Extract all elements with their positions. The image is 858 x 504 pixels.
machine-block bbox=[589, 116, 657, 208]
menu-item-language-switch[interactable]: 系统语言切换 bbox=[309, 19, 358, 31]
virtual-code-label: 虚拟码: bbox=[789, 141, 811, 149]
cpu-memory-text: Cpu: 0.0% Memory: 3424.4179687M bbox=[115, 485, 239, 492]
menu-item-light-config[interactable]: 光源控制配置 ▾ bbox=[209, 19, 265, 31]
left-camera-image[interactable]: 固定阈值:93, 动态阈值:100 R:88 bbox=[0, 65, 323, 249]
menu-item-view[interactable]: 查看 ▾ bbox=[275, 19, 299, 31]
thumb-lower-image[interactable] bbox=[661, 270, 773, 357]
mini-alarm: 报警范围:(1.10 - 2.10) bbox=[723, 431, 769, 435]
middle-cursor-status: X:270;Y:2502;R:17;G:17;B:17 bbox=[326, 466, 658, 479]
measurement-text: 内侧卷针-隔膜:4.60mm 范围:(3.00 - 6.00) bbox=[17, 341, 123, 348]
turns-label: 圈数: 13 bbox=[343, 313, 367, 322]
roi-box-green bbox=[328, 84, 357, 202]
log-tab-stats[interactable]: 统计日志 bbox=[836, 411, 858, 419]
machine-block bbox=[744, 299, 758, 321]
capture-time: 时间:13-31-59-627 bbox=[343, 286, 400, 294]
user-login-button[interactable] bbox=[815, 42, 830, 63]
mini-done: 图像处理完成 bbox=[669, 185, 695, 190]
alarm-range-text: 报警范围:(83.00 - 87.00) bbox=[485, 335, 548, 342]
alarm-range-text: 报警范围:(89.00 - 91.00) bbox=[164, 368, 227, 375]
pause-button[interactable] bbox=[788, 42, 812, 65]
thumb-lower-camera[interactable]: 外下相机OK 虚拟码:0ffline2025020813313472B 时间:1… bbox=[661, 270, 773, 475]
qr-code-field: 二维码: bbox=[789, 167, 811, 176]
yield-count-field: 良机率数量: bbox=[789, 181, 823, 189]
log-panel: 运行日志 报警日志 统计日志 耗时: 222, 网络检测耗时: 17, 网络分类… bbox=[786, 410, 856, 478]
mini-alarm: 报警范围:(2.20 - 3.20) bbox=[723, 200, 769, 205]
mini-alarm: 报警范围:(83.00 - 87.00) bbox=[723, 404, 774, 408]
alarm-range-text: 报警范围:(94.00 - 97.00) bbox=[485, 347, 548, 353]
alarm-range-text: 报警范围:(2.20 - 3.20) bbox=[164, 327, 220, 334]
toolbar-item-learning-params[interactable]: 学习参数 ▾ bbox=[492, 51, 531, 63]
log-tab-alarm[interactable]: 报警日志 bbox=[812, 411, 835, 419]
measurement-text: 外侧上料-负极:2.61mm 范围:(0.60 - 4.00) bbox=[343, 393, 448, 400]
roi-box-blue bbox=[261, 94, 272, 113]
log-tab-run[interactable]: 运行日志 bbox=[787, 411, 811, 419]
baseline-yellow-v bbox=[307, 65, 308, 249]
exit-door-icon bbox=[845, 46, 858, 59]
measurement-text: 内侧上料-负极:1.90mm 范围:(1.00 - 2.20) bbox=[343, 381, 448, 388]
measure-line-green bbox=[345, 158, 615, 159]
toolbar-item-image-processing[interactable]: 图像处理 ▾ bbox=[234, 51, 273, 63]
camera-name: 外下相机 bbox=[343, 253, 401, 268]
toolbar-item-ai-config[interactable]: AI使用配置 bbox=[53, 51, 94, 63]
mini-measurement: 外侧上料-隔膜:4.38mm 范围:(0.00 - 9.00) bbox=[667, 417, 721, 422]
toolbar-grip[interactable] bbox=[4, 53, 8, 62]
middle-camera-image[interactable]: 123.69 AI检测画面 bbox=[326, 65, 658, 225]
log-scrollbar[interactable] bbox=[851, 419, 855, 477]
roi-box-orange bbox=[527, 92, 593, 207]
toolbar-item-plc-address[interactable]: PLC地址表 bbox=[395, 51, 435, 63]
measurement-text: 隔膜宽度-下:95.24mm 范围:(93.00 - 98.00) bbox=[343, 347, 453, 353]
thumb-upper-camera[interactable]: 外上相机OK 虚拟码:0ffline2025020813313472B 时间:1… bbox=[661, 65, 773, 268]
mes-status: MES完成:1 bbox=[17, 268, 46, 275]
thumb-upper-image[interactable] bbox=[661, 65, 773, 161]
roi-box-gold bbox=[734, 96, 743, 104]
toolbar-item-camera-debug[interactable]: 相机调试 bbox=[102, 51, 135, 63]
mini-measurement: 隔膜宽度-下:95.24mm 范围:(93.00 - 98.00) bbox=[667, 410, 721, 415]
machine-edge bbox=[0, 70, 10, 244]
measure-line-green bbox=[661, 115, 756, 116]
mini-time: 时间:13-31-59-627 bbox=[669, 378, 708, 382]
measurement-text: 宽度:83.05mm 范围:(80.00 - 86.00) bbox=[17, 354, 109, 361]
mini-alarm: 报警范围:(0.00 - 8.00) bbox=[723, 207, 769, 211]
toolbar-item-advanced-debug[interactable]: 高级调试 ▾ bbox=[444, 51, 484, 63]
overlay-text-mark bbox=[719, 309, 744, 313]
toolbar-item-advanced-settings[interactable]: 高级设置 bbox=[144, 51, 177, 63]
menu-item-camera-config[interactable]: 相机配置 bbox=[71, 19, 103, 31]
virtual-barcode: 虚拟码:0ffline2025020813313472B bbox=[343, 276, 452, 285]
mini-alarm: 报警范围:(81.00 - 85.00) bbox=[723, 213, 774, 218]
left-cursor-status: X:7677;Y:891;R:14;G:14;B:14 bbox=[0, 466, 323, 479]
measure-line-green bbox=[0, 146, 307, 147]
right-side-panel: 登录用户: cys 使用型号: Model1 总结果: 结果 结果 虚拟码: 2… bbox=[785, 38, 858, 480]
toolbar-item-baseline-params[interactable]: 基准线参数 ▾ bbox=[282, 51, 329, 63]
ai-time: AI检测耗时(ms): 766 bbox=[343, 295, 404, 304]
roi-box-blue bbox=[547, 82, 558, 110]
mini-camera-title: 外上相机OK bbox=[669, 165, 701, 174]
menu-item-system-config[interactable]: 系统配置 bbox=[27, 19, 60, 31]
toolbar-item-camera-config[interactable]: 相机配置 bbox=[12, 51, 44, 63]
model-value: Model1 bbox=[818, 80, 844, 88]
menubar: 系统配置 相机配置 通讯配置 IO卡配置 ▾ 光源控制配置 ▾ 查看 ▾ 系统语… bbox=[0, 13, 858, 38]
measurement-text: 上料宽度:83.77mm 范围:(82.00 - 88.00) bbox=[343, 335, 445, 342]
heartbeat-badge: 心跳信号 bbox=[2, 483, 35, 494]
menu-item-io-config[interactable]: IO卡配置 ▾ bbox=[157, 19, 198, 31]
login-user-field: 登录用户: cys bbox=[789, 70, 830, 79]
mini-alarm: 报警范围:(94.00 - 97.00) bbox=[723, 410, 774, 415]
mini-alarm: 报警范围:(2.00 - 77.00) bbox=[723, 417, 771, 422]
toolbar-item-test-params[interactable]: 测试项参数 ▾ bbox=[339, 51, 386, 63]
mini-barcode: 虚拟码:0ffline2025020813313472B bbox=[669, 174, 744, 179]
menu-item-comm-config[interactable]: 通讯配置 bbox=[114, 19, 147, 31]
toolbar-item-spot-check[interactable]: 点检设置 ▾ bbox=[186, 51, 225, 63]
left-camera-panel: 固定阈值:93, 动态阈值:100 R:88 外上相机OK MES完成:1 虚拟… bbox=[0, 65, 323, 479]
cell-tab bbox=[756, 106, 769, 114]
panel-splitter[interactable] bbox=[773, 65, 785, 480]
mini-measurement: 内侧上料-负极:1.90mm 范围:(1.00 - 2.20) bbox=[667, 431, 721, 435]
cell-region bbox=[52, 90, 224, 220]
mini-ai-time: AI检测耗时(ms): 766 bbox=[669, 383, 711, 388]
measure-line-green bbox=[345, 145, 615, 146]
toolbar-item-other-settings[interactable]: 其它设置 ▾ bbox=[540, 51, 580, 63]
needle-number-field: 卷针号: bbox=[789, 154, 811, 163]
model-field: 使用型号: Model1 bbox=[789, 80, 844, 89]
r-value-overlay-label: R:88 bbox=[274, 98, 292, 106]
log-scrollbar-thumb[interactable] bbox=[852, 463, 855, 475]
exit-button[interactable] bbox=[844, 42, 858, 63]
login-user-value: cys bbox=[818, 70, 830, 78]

========================

Please return every line in the data that includes the string "cursor".

» **Solution**:
middle-cursor-status: X:270;Y:2502;R:17;G:17;B:17 bbox=[326, 466, 658, 479]
left-cursor-status: X:7677;Y:891;R:14;G:14;B:14 bbox=[0, 466, 323, 479]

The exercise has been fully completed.